By Lesley Parilla, Field Book Project
When cataloging specimen lists, one might think the content pretty dry. There is usually a collector’s number, specimen type (scientific or common name), age, sex, location information, and perhaps a museum catalog number. You can find much of this in the online database available through the National Museum Natural History website.
However!
Not everything gets transferred from that specimen list, thus the inspiration for this blog post. Location information in the online database usually relates county, state, town, sometimes elevation, and latitude and longitude. I cataloged my first large number of specimen lists while in the Division of Mammals, National Museum of Natural History. Entries were frequently rudimentary, but some included detailed notes about habitat, time of day, or weather at the time the specimen was collected. Much of that information is not transferred to the online database. Information with that level of specificity is found perhaps exclusively in field notes.
There were a few of these entries I remember simply for the humor or inexplicability of them. I was so struck by the novelty of their details that I transcribed a few. Below are some of my favorites.
- Eptisicus fuscus, 17 August 1943, Blacksburg, Virginia, “found behind blind on Presbyterian Church” (collected by C. O. Handley)
- Eptesicus F fuscus, 10 July 1929, “caught in my bedroom, 9:00pm” (collected by Leonard Giovannoli)
- [Mammal], 27 May 1924, Reno, Nevada, “in sink at head of cottonwood creek, on sand dune among Artemisia triclemtata?) (collected by E. R. Hall)
- Mephitis m. varians, 15 December 1894, Kiowa County, Colorado, “caught by dead cow” (collected by Clark P. Streator)
- Blarina B., 17 August 1936, Blacksburg, Montgomery county, Virginia, “caught in posthole” (collected by C. O. Handley)
- [Mammal], 22 February 1968, “trapped in kitchen of prison farm at trap site #1. ‘next to brickyard.’ 1.1 km No and 0.2 km west of Con Son town ship, Viet Nam” (collected by M. L. Cunningham)
I also found several references to specimens collected “dead on road.” I can only assume this equates to road-kill. I did a little online research and found that several natural history museums refer to this in the specimen collecting. At first I thought this unusual, but it made me wonder--would this kind of specificity be useful to ongoing research about the effect of roads (especially roads like interstates) on diversity and distribution of wildlife? Studies like these are being conducted by the US Forestry Service.

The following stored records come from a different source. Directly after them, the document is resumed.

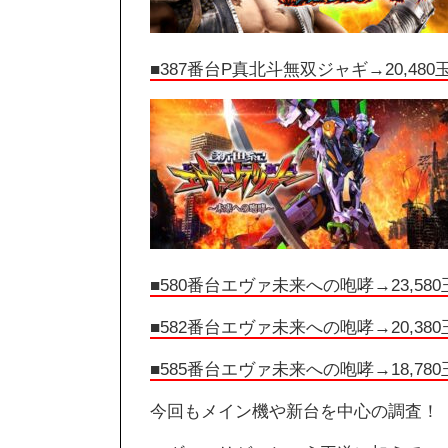
■387番台P真北斗無双ジャギ→20,480
■580番台エヴァ未来への咆哮→23,580
■582番台エヴァ未来への咆哮→20,380
■585番台エヴァ未来への咆哮→18,780
今回もメイン機や新台を中心の調査！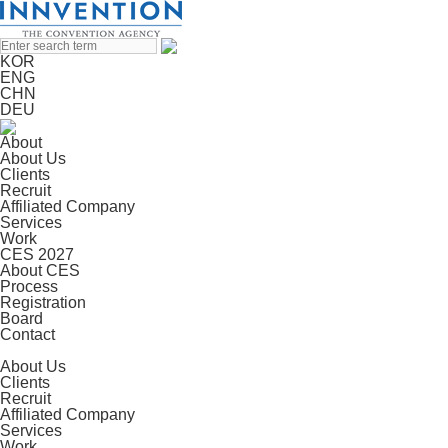
KOR
ENG
CHN
DEU
About
About Us
Clients
Recruit
Affiliated Company
Services
Work
CES 2027
About CES
Process
Registration
Board
Contact
About Us
Clients
Recruit
Affiliated Company
Services
Work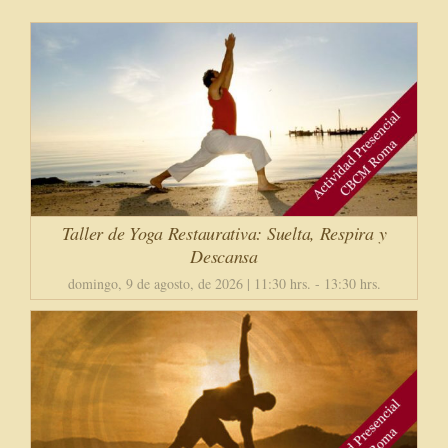
Taller de Yoga Restaurativa: Suelta, Respira y
Descansa
domingo, 9 de agosto, de 2026 | 11:30 hrs.
-
13:30 hrs.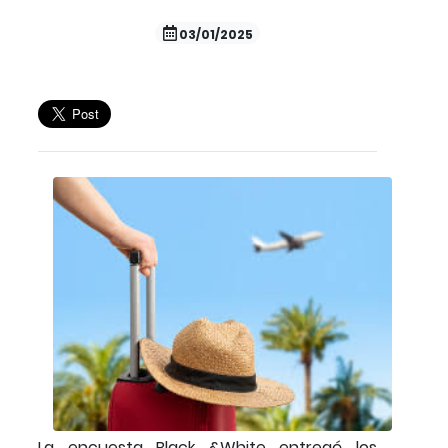
03/01/2025
La encuesta Black &White entregó los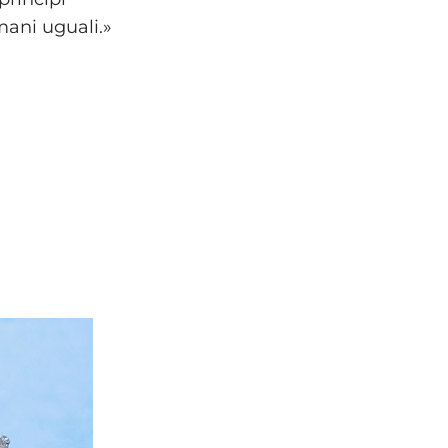
umani uguali.»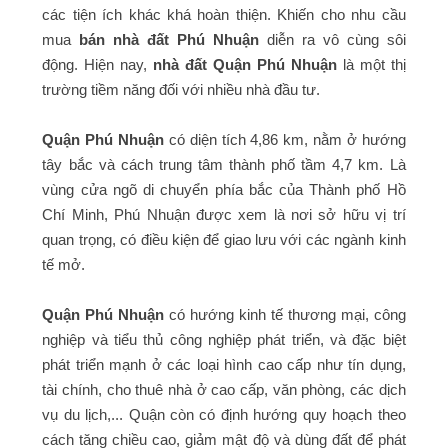
các tiện ích khác khá hoàn thiện. Khiến cho nhu cầu
mua
bán nhà đất Phú Nhuận
diễn ra vô cùng sôi
động. Hiện nay,
nhà đất Quận Phú Nhuận
là một thị
trường tiềm năng đối với nhiều nhà đầu tư.
Quận Phú Nhuận
có diện tích 4,86 km, nằm ở hướng
tây bắc và cách trung tâm thành phố tầm 4,7 km. Là
vùng cửa ngõ di chuyển phía bắc của Thành phố Hồ
Chí Minh, Phú Nhuận được xem là nơi sở hữu vị trí
quan trọng, có điều kiện để giao lưu với các ngành kinh
tế mở.
Quận Phú Nhuận
có hướng kinh tế thương mại, công
nghiệp và tiểu thủ công nghiệp phát triển, và đặc biệt
phát triển mạnh ở các loại hình cao cấp như tín dụng,
tài chính, cho thuê nhà ở cao cấp, văn phòng, các dịch
vụ du lịch,... Quận còn có định hướng quy hoạch theo
cách tăng chiều cao, giảm mật độ và dùng đất để phát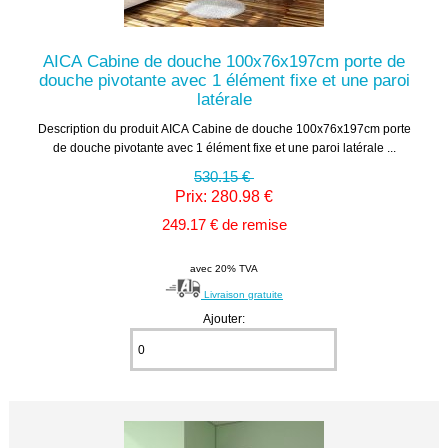
AICA Cabine de douche 100x76x197cm porte de
douche pivotante avec 1 élément fixe et une paroi
latérale
Description du produit AICA Cabine de douche 100x76x197cm porte
de douche pivotante avec 1 élément fixe et une paroi latérale ...
530.15 €
Prix: 280.98 €
249.17 € de remise
avec 20% TVA
Livraison gratuite
Ajouter: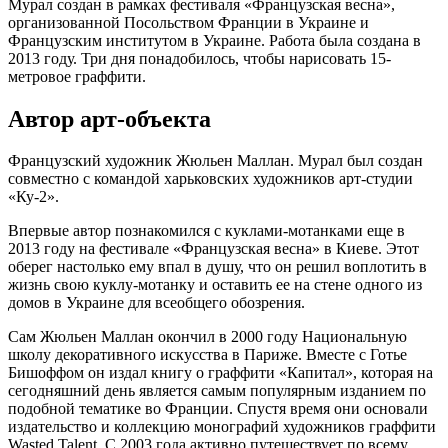
Мурал создан в рамках фестиваля «Французская весна»,
организованной Посольством Франции в Украине и
Французским институтом в Украине. Работа была создана в
2013 году. Три дня понадобилось, чтобы нарисовать 15-
метровое граффити.
Автор арт-объекта
Французский художник Жюльен Маллан. Мурал был создан
совместно с командой харьковских художников арт-студии
«Ку-2».
Впервые автор познакомился с куклами-мотанками еще в
2013 году на фестивале «Французская весна» в Киеве. Этот
оберег настолько ему впал в душу, что он решил воплотить в
жизнь свою куклу-мотанку и оставить ее на стене одного из
домов в Украине для всеобщего обозрения.
Сам Жюльен Маллан окончил в 2000 году Национальную
школу декоративного искусства в Париже. Вместе с Готье
Бишоффом он издал книгу о граффити «Капитал», которая на
сегодняшний день является самым популярным изданием по
подобной тематике во Франции. Спустя время они основали
издательство и коллекцию монографий художников граффити
Wasted Talent. С 2003 года активно путешествует по всему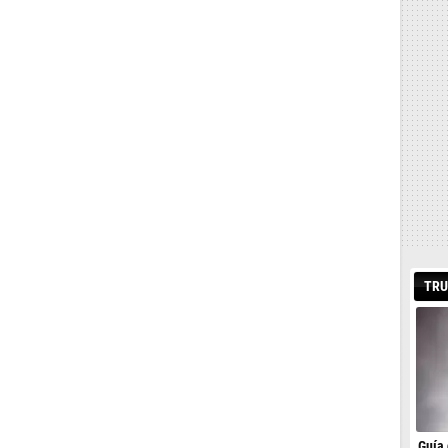
TRU
Guía 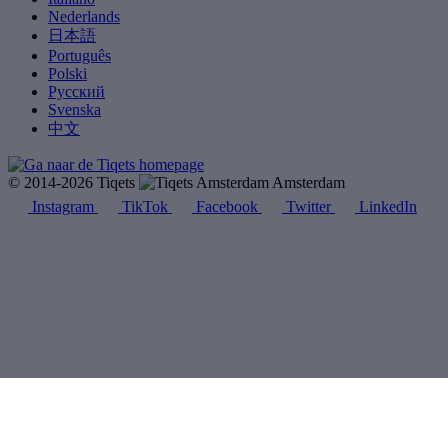
Nederlands
日本語
Português
Polski
Русский
Svenska
中文
© 2014-2026 Tiqets
Amsterdam
Instagram
TikTok
Facebook
Twitter
LinkedIn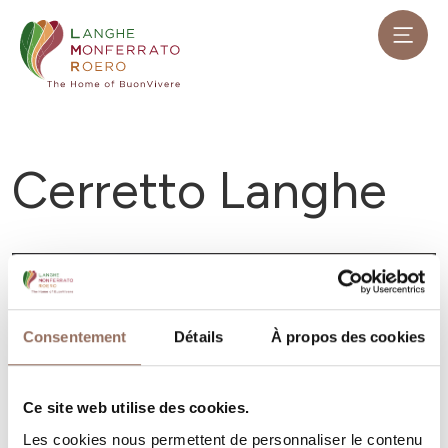
Cerretto Langhe
Consentement
Détails
À propos des cookies
Ce site web utilise des cookies.
Les cookies nous permettent de personnaliser le contenu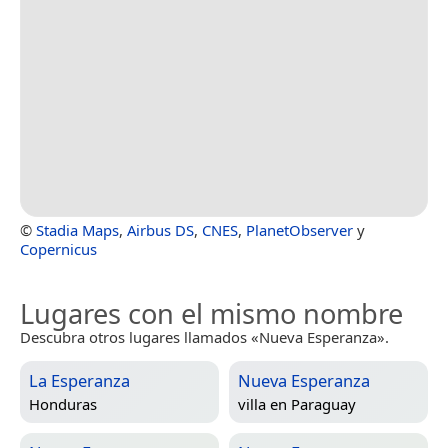
©
Stadia Maps
,
Airbus DS
,
CNES
,
PlanetObserver
y
Copernicus
Lugares con el mismo nombre
Descubra otros lugares llamados «Nueva Esperanza».
La Esperanza
Nueva Esperanza
Honduras
villa en
Paraguay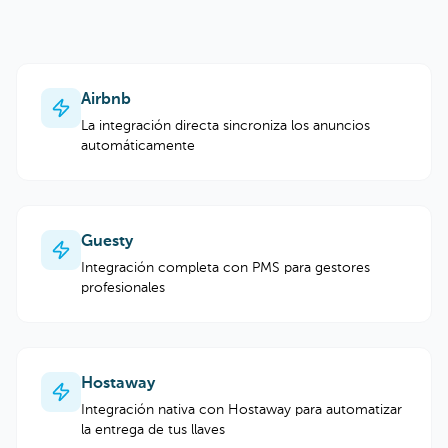
Airbnb
La integración directa sincroniza los anuncios
automáticamente
Guesty
Integración completa con PMS para gestores
profesionales
Hostaway
Integración nativa con Hostaway para automatizar
la entrega de tus llaves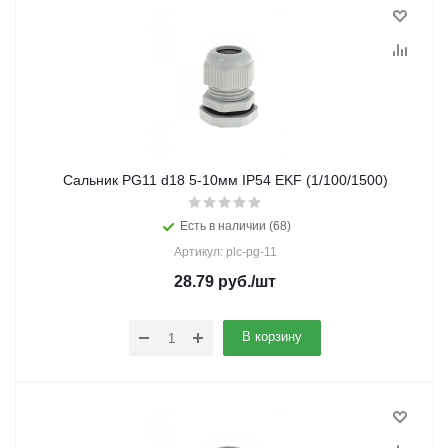
Сальник PG11 d18 5-10мм IP54 EKF (1/100/1500)
Есть в наличии (68)
Артикул: plc-pg-11
28.79
руб.
/шт
В корзину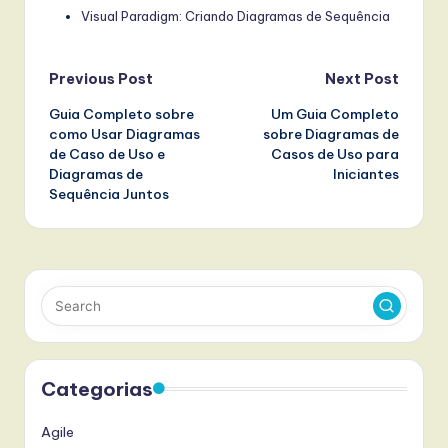
Visual Paradigm: Criando Diagramas de Sequência
Post
Previous Post
Next Post
Guia Completo sobre
Um Guia Completo
navigation
como Usar Diagramas
sobre Diagramas de
de Caso de Uso e
Casos de Uso para
Diagramas de
Iniciantes
Sequência Juntos
Categorias
Agile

These unexpected notes give amazingly specific information about collecting locations. Some of the collected specimens relate to the study of zoonotic diseases, like the one collected by Cunningham; knowing that the specimen was collected in a kitchen demonstrates just how closely an animal possibly spreading disease could come to a human population. These listings may seem random and may not get transferred to related databases, but as seen in examples above, their specificity provides a level of detail for which current and future researchers will undoubtedly find a use.